Affordable housing also earmarked for Convent of Mercy site

Anton McNulty

The old Convent of Mercy site in Westport will be turned into apartments for older people, while affordable housing will be built on part of the 4.4 acre site.
The site was bought by Mayo County Council in 2008. The vision for what may finally become it was outlined to councillors at a recent meeting of the Westport/Belmullet Municipal District.
The Director of Services with responsibility for housing, Simon Shevlin, told councillors that the council is currently in talks with a housing body.
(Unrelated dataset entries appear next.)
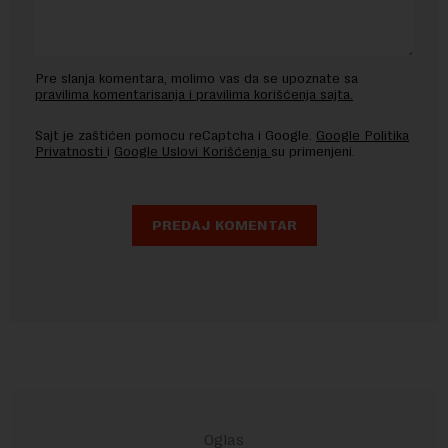
Pre slanja komentara, molimo vas da se upoznate sa
pravilima komentarisanja i pravilima korišćenja sajta.
Sajt je zaštićen pomocu reCaptcha i Google.
Google Politika
Privatnosti
i
Google Uslovi Korišćenja
su primenjeni.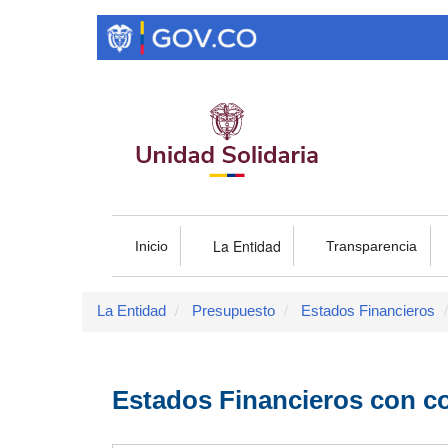
Pasar
al
contenido
principal
La Entidad
Inicio
Transparencia
La Entidad
Presupuesto
Estados Financieros
Estados Financieros con co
“We have an approved housing body onside with us in relation to the convent itself. They have done an evaluation and assessed the whole site, and a plan in play which is a multi-million-euro project to develop apartments for older people in the convent site,” he explained.

Fallen into disrepair
Mr Shevlin said the project will be based on similar projects already delivered in Sligo, Westmeath and Limerick, and he is confident of support from the Department of Housing when it comes to funding.
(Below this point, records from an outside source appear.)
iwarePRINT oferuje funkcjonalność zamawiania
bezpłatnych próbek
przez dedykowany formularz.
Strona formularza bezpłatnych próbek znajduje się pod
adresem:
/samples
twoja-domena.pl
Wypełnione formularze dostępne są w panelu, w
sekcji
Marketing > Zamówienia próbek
“It is quite expensive, but there is a few areas we will cover here. It is not just a housing project. It is a dereliction project and a regeneration and heritage project. It is important that we support this all the way through and the department have supported us so far.
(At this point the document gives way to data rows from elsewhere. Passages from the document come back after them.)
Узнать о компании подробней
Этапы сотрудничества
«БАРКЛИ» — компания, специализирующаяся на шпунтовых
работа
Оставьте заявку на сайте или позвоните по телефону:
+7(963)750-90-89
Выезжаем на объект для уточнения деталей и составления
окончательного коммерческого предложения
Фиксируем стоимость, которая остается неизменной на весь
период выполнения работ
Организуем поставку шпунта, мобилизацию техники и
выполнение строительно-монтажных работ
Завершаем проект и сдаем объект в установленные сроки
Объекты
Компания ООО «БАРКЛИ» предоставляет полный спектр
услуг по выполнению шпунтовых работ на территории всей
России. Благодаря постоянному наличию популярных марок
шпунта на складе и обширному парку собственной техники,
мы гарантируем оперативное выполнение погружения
“We are putting in our submission in the next couple of weeks with the approved housing body. There will be some negotiations regarding a price but there has been a positive outcome so far,” he explained.
Mr Shevlin explained that the only affordable housing scheme available to the council is the Serviced Site Fund. Should the council be approved to apply for more funding in the future, Mr Shevlin said, it will apply to build 20 to 25 affordable houses on the convent site.
Currently in a state of disrepair, the site has attracted vandals and anti-social behaviour since the council bought it more than 12 years ago.
An older plan proposed by the council will see the old school on the grounds on Altamount Street converted into civic offices and the construction of a new library to the side of the building.
The land for the Convent of Mercy was given to the Mercy Order of nuns by Lord Sligo in 1842 and was their home until June 2008. It comprises the large convent building, as well the convent chapel and extensive gardens.

School woes
The old Scoil Phádraig building on Atlamount Street was not part of the council’s purchase but was later acquired by the Department of Education as the location for the new Holy Trinity NS.
Last December, it was revealed that the Department of Education had submitted proposals to locate the new Westport Educate Together National School on the same site. The proposal was opposed by the Holy Trinity Board of Management and a number of local councillors.
At last week’s special municipal district meeting, Cllr Christy Hyland said he was informed that the old Scoil Phádraig building has now become a den for drinking and drug taking, and he called on the Department of Education to give the go-ahead for the long-awaited Holy Trinity School.